(Stored dataset items)
——
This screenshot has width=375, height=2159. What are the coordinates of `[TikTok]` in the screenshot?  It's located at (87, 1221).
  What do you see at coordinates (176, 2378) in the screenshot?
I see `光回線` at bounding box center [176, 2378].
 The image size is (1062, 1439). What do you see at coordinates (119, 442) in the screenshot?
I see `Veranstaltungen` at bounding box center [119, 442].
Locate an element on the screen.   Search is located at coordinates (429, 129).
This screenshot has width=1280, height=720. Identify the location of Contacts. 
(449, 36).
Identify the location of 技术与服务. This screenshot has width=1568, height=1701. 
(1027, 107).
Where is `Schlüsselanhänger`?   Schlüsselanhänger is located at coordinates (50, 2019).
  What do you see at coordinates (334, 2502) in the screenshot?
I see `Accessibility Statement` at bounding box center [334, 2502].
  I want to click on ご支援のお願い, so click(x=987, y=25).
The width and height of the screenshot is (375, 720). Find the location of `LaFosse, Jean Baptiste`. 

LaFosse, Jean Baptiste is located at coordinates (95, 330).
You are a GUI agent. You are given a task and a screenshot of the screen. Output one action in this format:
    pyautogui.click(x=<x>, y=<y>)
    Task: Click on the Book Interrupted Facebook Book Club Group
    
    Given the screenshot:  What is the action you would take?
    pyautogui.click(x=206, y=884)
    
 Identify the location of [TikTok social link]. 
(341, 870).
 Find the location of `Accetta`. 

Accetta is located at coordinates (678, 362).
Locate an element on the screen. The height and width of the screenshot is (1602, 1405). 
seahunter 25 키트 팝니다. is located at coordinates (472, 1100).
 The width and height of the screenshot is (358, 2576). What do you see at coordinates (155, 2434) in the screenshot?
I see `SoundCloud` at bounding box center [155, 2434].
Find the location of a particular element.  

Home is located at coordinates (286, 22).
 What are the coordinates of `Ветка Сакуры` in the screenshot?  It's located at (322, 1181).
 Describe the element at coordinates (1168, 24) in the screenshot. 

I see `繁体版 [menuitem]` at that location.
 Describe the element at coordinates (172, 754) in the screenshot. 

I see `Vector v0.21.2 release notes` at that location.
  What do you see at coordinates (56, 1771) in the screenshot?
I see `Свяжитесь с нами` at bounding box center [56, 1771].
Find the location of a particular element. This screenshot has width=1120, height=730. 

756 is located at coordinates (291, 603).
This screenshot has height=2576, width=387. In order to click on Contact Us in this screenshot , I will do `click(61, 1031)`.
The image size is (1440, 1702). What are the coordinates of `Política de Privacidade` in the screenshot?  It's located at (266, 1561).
——
● **Instructions to follow**
Please reproduce the closing stretch of the records, from the line with "Locate an element on the screen. The" through the last line, exactly as it stands.

● **Result for this task**
Locate an element on the screen. The height and width of the screenshot is (1602, 1405). 
seahunter 25 키트 팝니다. is located at coordinates (472, 1100).
 The width and height of the screenshot is (358, 2576). What do you see at coordinates (155, 2434) in the screenshot?
I see `SoundCloud` at bounding box center [155, 2434].
Find the location of a particular element.  

Home is located at coordinates (286, 22).
 What are the coordinates of `Ветка Сакуры` in the screenshot?  It's located at (322, 1181).
 Describe the element at coordinates (1168, 24) in the screenshot. 

I see `繁体版 [menuitem]` at that location.
 Describe the element at coordinates (172, 754) in the screenshot. 

I see `Vector v0.21.2 release notes` at that location.
  What do you see at coordinates (56, 1771) in the screenshot?
I see `Свяжитесь с нами` at bounding box center [56, 1771].
Find the location of a particular element. This screenshot has width=1120, height=730. 

756 is located at coordinates (291, 603).
This screenshot has height=2576, width=387. In order to click on Contact Us in this screenshot , I will do `click(61, 1031)`.
The image size is (1440, 1702). What are the coordinates of `Política de Privacidade` in the screenshot?  It's located at (266, 1561).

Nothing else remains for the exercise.